Clinical Evidence Evaluation Manager

Mölnlycke Health Care | Göteborg

Clinical Evidence Evaluation Manager

Mölnlycke is a world-leading medical solutions company. We design and supply solutions to enhance performance at every point of care – from the hospital to the home proven it every day. We specialize in: • Wound management: including dressings with Safetac® such as Mepitel® and Mepilex® • Preventing pressure ulcers: with Mepilex® Border used prophylactically and devices to help turn and re-position patients • Surgical solutions: including Mölnlycke trays, HiBi® antiseptics and Biogel® surgical gloves Mölnlycke was founded in 1849. Nowadays our solutions are available in around 100 countries; we’re the number one global provider of advanced wound care and single-use surgical products; and we’re Europe’s largest provider of customised trays. Our headquarters are in Gothenburg, Sweden and we have about 7,800 employees around the world. For more information, please visit: www.molnlycke.com

Are you passionate about making life better for patients worldwide and could help to improve healthcare outcomes around the world? Are you looking for a great career and want to make your mark?

If the answer is yes, you think just like us and then you should apply for this exciting opportunity!

Clinical Evidence Evaluation Manager

 

We are currently recruiting a Clinical Evidence Evaluation Manager to join the Clinical Evidence Evaluation team based at HQ in Gothenburg, Sweden. The purpose of the position is to plan, execute, coordinate and report Clinical Evaluations according to applicable requirements and regulations aligned with commercial expectations. In parallel to that you will be a subject matter expert in clinical evidence evaluations and provide support to cross- functional teams and activities, to assure optimized Clinical Evaluation output.

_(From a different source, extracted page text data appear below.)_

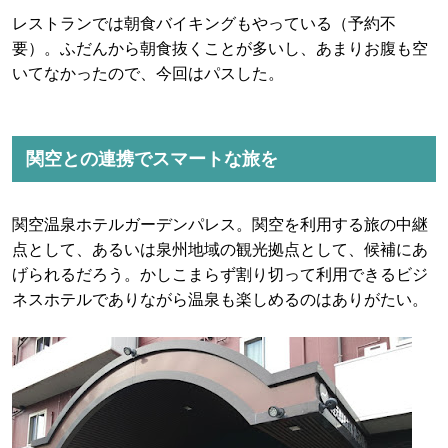
レストランでは朝食バイキングもやっている（予約不
要）。ふだんから朝食抜くことが多いし、あまりお腹も空
いてなかったので、今回はパスした。
関空との連携でスマートな旅を
関空温泉ホテルガーデンパレス。関空を利用する旅の中継
点として、あるいは泉州地域の観光拠点として、候補にあ
げられるだろう。かしこまらず割り切って利用できるビジ
ネスホテルでありながら温泉も楽しめるのはありがたい。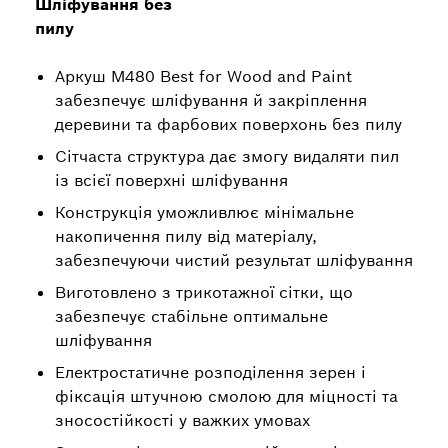
Шліфування без
пилу
Аркуш M480 Best for Wood and Paint
забезпечує шліфування й закріплення
деревини та фарбових поверхонь без пилу
Сітчаста структура дає змогу видаляти пил
із всієї поверхні шліфування
Конструкція уможливлює мінімальне
накопичення пилу від матеріалу,
забезпечуючи чистий результат шліфування
Виготовлено з трикотажної сітки, що
забезпечує стабільне оптимальне
шліфування
Електростатичне розподілення зерен і
фіксація штучною смолою для міцності та
зносостійкості у важких умовах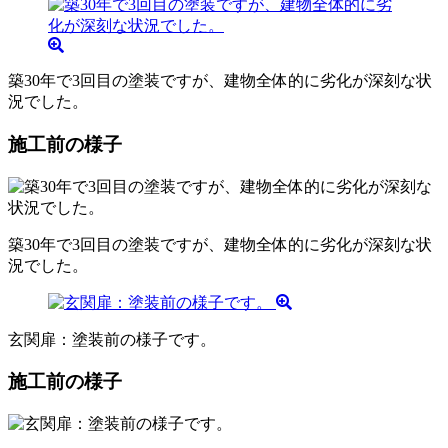
築30年で3回目の塗装ですが、建物全体的に劣化が深刻な状
況でした。
施工前の様子
築30年で3回目の塗装ですが、建物全体的に劣化が深刻な状
況でした。
玄関扉：塗装前の様子です。
施工前の様子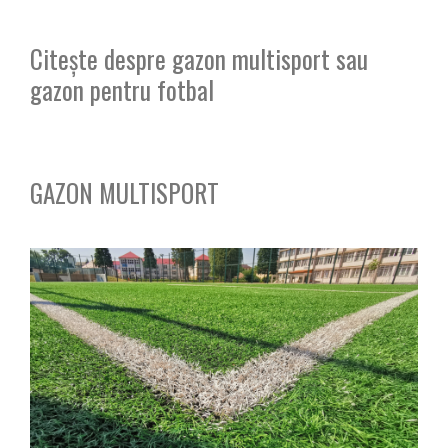
Citește despre gazon multisport sau
gazon pentru fotbal
GAZON MULTISPORT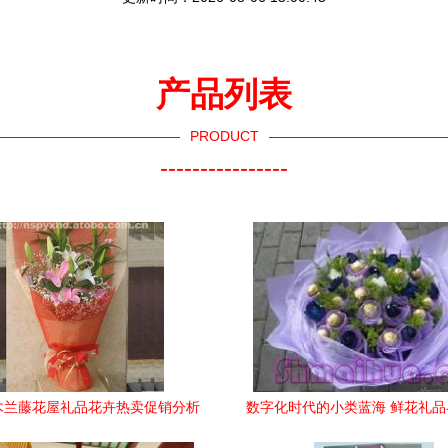
产品列表
PRODUCT
----------------
木兰藤花屋礼品花卉热卖促销分析
数字化时代的小类蓝海 鲜花礼
报告
务的价值重塑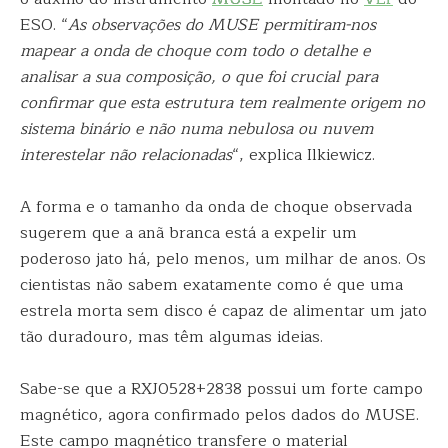
ESO. “
As observações do MUSE permitiram-nos
mapear a onda de choque com todo o detalhe e
analisar a sua composição, o que foi crucial para
confirmar que esta estrutura tem realmente origem no
sistema binário e não numa nebulosa ou nuvem
interestelar não relacionadas
“, explica Ilkiewicz.
A forma e o tamanho da onda de choque observada
sugerem que a anã branca está a expelir um
poderoso jato há, pelo menos, um milhar de anos. Os
cientistas não sabem exatamente como é que uma
estrela morta sem disco é capaz de alimentar um jato
tão duradouro, mas têm algumas ideias.
Sabe-se que a RXJ0528+2838 possui um forte campo
magnético, agora confirmado pelos dados do MUSE.
Este campo magnético transfere o material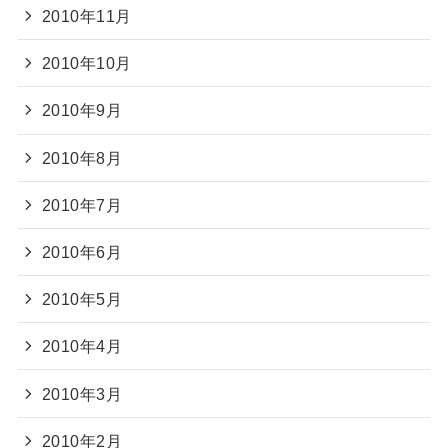
2010年11月
2010年10月
2010年9月
2010年8月
2010年7月
2010年6月
2010年5月
2010年4月
2010年3月
2010年2月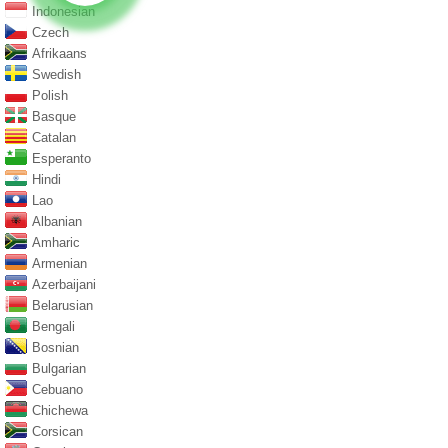
Indonesian
Czech
Afrikaans
Swedish
Polish
Basque
Catalan
Esperanto
Hindi
Lao
Albanian
Amharic
Armenian
Azerbaijani
Belarusian
Bengali
Bosnian
Bulgarian
Cebuano
Chichewa
Corsican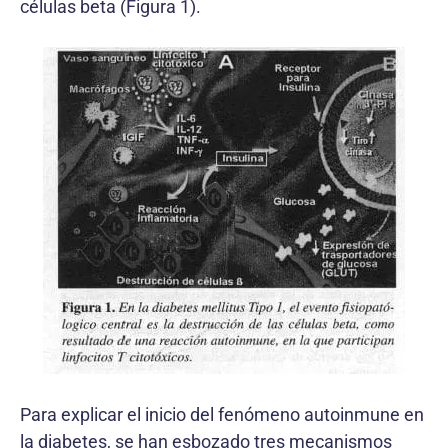
células beta (Figura 1).
Para explicar el inicio del fenómeno autoinmune en
la diabetes, se han esbozado tres mecanismos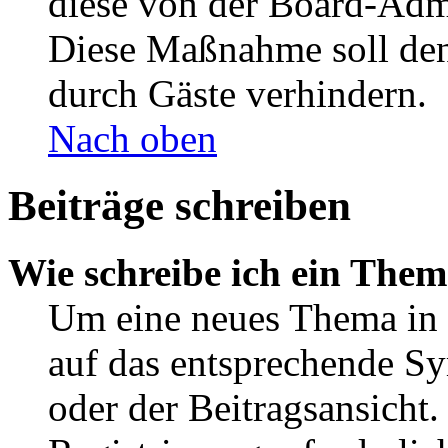
diese von der Board-Admi
Diese Maßnahme soll den
durch Gäste verhindern.
Nach oben
Beiträge schreiben
Wie schreibe ich ein The
Um eine neues Thema in 
auf das entsprechende Sy
oder der Beitragsansicht.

This is an exciting opportunity to join a competent team and be responsible for the final content of Clinical Evaluations and optimize the use of clinical evidence, supporting clinical performance and safety of Mölnlycke´s products.

Key Accountabilities

  • Responsible for planning, coordinating, and performing Clinical Evaluation Reports in product development projects and life cycle management activities
  • Perform literature searches in various scientific literature databases and safety databases
  • Review and appraise published literature specifically applicable to the safety and performance of Mölnlycke´s products
  • Optimize the use of clinical evidence to support clinical performance and safety of Mölnlycke´s products
  • Work cross-functionally with R&D, marketing, Regulatory Affairs, and M&E and provide relevant clinical evidence input to projects and activities (e.g Claims and Marketing messages)
  •  Support MDR project activities as applicable

Qualifications and Experience

  • Relevant medical/scientific education on MSc/PhD level or equivalent
  • Experience from Medical Device or Pharmaceutical Industry preferably within Clinical Research/Clinical Evaluations
  • In depth knowledge of scientific literature search strategies, scientific literature review and scientific/medical writing
  • Knowledge of MDD, MDR, and applicable MEDDEV and MDCG guidance documentation for Clinical Evaluations and Post Market Clinical Follow-up
  • Knowledge about Medical Device registration is an advantage
  • Fluent in English, both written and spoken

The person we are looking for has a strong scientific mind-set. You have a methodical and analytical approach and the ability to understand and analyze complex matters and make rational judgments and clear priorities. You have good networking skills and cooperate well with others. It is important that you have strong communication skills and an ability to handle change. You are comfortable working in cross-functional teams and in an international environment.

Why Mölnlycke?

This is an exciting opportunity to join Mölnlycke, a world-leading medical products and solutions company that equips healthcare professionals to achieve the best patient, clinical and economic outcomes. This is a chance to be part of an international company with friendly people and a chance to work for a fast-growing organization that empowers its people and supports them to develop their careers.

To apply

This recruitment is handled by H&P Search & Interim. Please contact us for more information. Alternatively, you can apply directly by uploading your resume below.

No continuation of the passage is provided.